True Tales of Conversational Vengeance

A few years ago, after a long day spent thinking of new nouns for Homer to say after “Mmm…”, my wife dragged me to the screening of a film directed by a friend. The film was fine. The rough part was the reception.

A room full of strangers is not my favorite social scenario. I prefer a room full of people who already think I’m great. My wife, however, enjoys new people, and she was soon making friends who we would never see again. Naturally she insisted on introducing me to one of them.

Alright, I thought. A New Person. No problem. I’m no misanthrope. Just pretend to be a nomal person who’s good at small talk: look people in the eye. Listen to what they have to say. Don’t just talk about yourself. Ask questions that show you’ve been listening. Laugh even if they aren’t funny. Don’t be a misanthrope.

My New Person looked like a blond version of the actor who played Young Sherlock Holmes in Young Sherlock Holmes. So  I attempted conversation with Blond Young Sherlock Holmes.

BLOND YOUNG SHERLOCK HOLMES: So, what do you do?
ME: I’m a TV writer.
BYSH: (IMMEDIATELY) I don’t watch TV. Really, I don’t even own a TV.

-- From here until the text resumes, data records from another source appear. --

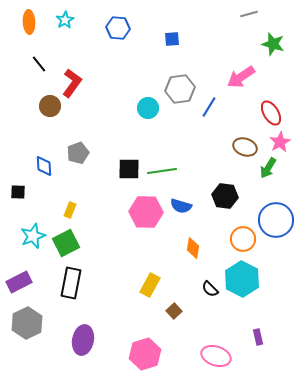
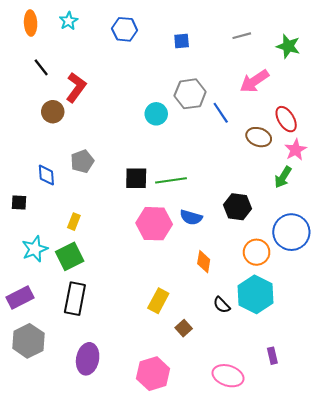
gray line: (249, 14) -> (242, 36), moved
blue line: (209, 107) -> (221, 113), turned -65
brown ellipse: (245, 147) -> (259, 137), moved

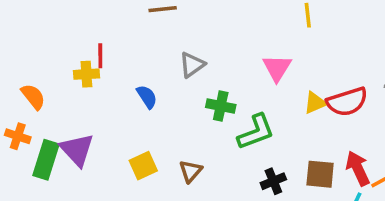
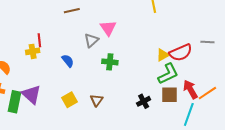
pink triangle: (277, 68) -> (108, 28), moved
green L-shape: (256, 132) -> (168, 74), moved

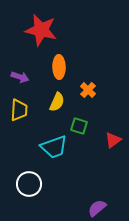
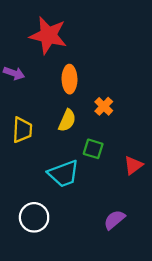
purple arrow: (20, 77) -> (14, 73), moved
purple semicircle: (97, 208) -> (114, 220), moved

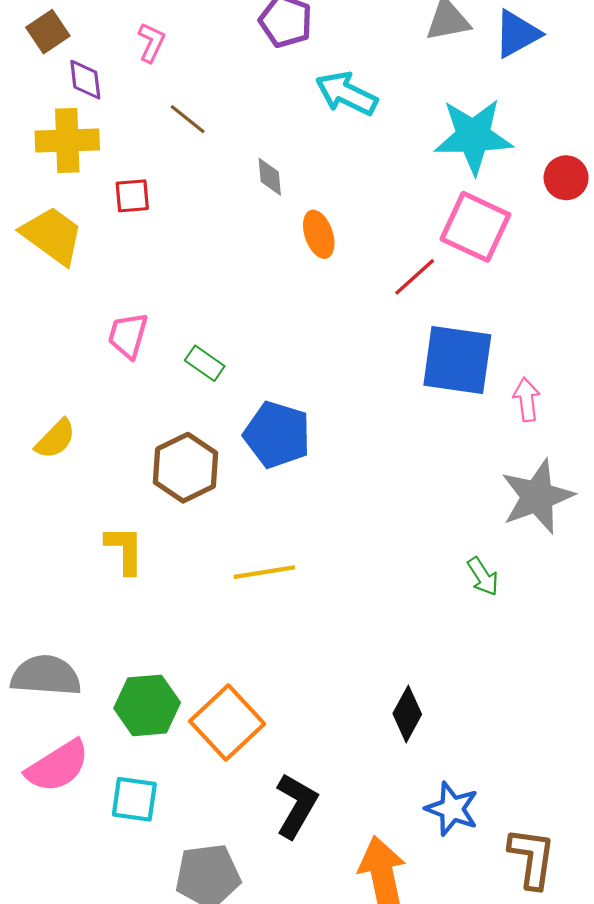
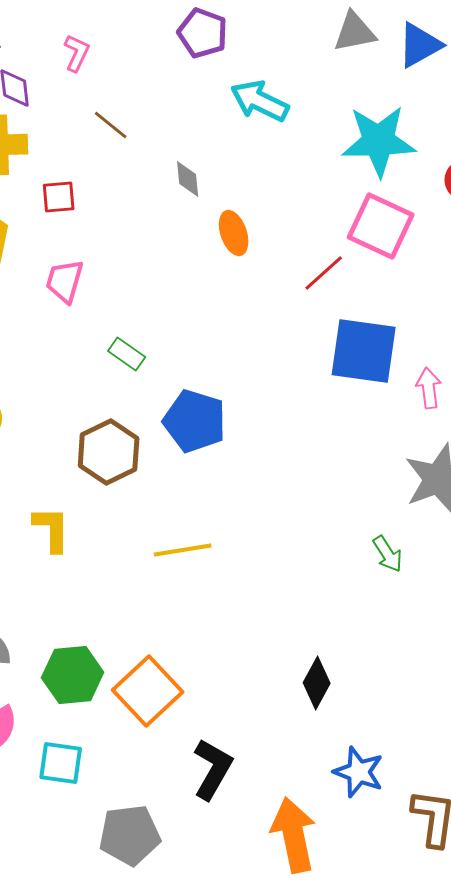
pink trapezoid: (128, 336) -> (65, 281), moved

Okay, look, I’m fine with people never watching TV. They’re lying, but I understand. I don’t watch that much TV myself. But why do people at parties feel such smug delight at telling you (okay, me), without hesitation, that they don’t watch TV? If you met a dentist at a party, would you announce that you don’t brush your teeth? Would you tell a structural engineer that you don’t ride in elevators?